I was looking at some old pictures with a friend today. There were pictures of me at about twenty five years old, when I worked at a young hip production company (we made the special effects in some of the biggest films of that time) I was dressed all trendy in the pictures and then there were seven pictures of me at work dressed like a fifty year old Midwestern librarian. My friend asked me what happened to me in those pictures. I told her this. My mom was very sick and came out to Los Angeles to visit me. I couldn’t believe she was able to make the trip. When she saw me dressed for work she said “oh you don’t have to wear that to work, honey. I have some cute things you can wear” So I let her dress me head to toe all week. In her pleated skirts, paisley blouses, plastic beaded necklaces, clip on button earrings and my hair in a bun. She bought me panty hose too. She raved about how good I looked and asked if my boyfriend liked my new clothes. I thanked her for the compliments and assured (read that lied to her) that my boyfriend (who was in a hard rock band) liked my new look, a lot. She was pleased by that information. Mom was sure I would be much more successful at work if I wore a little less denim and a lot more knee length flowered skirts. I received many curious stares that week, but no one asked why I had changed my style. Mom went home and I wore my own clothes again. Mom didn’t live much longer after her visit. I’m glad I made her happy that week. I pull out the clip on earring on occasion as a nod to her, it probably makes her smile.
I had been up most of the night because both of my kids were sick. I was exhausted when I had to get up at 5:00 AM and go to an event for work. With the help of the GPS I arrived with a co worker at the location and found a parking spot. As we were walking to the building I felt my co worker touching the back of my blouse. She said “is your blouse inside out?” I said “of course not”, then I looked at my sleeves and realized it was. As I’m looking down at my sleeves I hear the client yell my name. He was standing on the steps of the building we were approaching about 25 yards away. I waved. Turned around and walked about 6 feet behind me and stepped behind a tall hedge, pulled off my shirt and slipped it back on the right way. My co worker stood in front of me trying to hide me as I took my shirt off (unfortunately I’m eight inches taller than she is) and I could still hear the client yelling my name. After I fixed my shirt we walked over to our client. He said “you went the wrong way! I didn’t want you to miss me, where did you go” I said “I thought I left something in my car, I was going to go back to my car but found it” He said “oh, ok…and just stared. I don’t know what he thought but he did seem perplexed. The meeting did go well and thankfully he flew back to NY.

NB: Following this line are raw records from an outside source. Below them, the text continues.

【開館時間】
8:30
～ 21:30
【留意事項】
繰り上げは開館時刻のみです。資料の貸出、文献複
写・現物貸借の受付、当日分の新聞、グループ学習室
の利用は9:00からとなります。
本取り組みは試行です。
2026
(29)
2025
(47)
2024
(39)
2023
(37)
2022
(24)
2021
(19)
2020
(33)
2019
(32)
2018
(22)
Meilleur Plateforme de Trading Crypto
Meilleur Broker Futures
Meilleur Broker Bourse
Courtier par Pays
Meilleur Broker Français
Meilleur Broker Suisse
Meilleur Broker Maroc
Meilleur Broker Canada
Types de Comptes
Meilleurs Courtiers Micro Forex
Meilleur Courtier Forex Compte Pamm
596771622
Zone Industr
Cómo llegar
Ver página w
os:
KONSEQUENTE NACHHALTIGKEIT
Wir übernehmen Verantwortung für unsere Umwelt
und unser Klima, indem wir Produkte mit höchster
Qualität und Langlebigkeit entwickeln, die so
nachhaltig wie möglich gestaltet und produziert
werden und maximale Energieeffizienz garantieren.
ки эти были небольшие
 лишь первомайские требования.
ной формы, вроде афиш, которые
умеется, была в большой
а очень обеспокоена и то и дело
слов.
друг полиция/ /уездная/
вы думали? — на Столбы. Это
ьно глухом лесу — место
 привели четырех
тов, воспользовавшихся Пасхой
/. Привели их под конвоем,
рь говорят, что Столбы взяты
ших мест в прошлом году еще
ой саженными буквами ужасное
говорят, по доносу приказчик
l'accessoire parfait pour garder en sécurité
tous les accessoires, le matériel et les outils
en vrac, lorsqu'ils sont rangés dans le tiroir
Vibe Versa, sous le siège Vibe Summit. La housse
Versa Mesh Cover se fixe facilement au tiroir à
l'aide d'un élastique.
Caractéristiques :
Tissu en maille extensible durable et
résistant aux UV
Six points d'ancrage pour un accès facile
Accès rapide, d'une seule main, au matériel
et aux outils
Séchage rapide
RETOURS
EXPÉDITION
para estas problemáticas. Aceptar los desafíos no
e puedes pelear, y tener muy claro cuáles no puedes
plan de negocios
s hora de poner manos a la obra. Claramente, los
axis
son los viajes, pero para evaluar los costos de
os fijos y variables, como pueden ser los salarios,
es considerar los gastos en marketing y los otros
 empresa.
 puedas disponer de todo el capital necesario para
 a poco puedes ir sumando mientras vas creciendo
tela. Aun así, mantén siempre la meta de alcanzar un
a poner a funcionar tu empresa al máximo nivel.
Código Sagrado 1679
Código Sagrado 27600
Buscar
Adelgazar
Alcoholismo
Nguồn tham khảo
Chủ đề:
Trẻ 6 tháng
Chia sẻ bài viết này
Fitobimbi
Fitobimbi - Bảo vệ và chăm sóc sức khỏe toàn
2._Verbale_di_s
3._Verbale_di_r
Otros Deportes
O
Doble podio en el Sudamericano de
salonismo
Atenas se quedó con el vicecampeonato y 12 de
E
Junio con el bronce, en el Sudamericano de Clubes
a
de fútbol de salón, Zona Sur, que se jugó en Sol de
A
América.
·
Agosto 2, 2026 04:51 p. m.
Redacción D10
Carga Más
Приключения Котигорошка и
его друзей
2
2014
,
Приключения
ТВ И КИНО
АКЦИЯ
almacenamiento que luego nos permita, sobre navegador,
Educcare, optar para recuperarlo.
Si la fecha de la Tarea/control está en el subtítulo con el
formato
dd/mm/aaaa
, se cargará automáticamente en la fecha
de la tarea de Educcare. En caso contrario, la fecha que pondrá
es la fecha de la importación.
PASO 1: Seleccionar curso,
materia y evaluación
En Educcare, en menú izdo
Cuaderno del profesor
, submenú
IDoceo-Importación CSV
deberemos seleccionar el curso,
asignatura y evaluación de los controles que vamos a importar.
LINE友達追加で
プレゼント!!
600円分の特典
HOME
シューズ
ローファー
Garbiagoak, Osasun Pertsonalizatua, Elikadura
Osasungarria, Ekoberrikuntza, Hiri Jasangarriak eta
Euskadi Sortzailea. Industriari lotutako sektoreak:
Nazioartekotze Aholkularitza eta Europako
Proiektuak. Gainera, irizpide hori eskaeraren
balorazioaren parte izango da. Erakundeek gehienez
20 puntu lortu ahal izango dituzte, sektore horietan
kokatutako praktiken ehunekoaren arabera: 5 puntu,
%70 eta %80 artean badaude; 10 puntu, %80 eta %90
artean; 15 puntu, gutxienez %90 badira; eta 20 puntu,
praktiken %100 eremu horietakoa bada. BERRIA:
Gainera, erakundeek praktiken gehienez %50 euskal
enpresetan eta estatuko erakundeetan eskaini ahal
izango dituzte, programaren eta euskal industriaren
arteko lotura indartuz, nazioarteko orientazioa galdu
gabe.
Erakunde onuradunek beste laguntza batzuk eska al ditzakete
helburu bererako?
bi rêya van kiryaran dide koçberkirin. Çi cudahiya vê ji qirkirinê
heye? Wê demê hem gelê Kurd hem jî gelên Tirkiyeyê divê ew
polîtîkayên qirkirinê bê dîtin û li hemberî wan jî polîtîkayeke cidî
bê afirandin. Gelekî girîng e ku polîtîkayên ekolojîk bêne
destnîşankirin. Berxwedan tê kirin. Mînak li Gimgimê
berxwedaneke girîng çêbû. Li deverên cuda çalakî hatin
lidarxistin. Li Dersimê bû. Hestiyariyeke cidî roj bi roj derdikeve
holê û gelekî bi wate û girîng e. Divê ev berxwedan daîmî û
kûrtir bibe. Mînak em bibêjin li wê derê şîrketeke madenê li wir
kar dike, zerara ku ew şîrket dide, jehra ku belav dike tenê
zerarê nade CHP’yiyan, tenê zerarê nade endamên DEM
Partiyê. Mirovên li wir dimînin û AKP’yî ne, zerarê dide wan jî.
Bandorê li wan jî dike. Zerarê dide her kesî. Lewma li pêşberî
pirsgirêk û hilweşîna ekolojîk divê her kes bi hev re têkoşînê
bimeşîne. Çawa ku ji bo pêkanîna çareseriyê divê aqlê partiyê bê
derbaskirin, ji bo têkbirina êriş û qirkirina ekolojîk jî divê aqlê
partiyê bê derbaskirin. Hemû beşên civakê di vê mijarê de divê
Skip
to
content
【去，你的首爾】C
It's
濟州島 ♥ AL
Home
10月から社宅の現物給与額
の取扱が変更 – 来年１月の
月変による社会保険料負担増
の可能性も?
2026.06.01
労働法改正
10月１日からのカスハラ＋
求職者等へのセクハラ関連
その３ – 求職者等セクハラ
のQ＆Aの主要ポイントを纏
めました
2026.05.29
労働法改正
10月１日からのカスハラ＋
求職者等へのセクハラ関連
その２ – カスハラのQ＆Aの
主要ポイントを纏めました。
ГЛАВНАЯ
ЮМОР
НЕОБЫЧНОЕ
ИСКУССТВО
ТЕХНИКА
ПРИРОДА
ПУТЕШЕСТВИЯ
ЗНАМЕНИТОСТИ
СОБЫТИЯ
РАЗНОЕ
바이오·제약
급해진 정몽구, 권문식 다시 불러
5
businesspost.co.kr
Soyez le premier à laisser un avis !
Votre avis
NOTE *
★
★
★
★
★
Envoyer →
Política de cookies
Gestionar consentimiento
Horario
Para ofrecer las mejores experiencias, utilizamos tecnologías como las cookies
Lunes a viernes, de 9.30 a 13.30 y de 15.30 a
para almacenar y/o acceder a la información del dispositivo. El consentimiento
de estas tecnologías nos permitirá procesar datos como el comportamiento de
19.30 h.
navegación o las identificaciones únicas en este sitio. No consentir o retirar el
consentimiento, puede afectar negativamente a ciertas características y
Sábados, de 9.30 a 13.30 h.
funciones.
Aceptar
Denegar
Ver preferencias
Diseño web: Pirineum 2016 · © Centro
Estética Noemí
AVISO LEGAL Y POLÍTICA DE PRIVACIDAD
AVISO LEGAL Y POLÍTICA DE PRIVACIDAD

My daughter raised one eyebrow at me. She said “This is my Dominant eyebrow. Right handed, Left Eyebrowed”
I went out on a golf course to watch my son play golf. I rode along with him in the cart. I know nothing about golf.
My son said “it’s in! It’s in!”
His friends said “it’s in? Yes!! It’s in!!
I said “I don’t see it. In where? In the hole?”
He said “no in that bunker over there about 600 yards away. Of course in the hole” (read that with sarcasm)
I said “I’m not coming next time am I?”
He said “I can’t believe you even asked”
I said “I’ll take that as a maybe”
I remember before I had children I was so sure how I would raise them. I would feed them healthy food. No sugar. All natural. I remember watching a woman at a juice place giving her children carrot juice and I was sure I’d be just like her. I thought of this today as I was buying my son and daughter slurpies at the 7-11.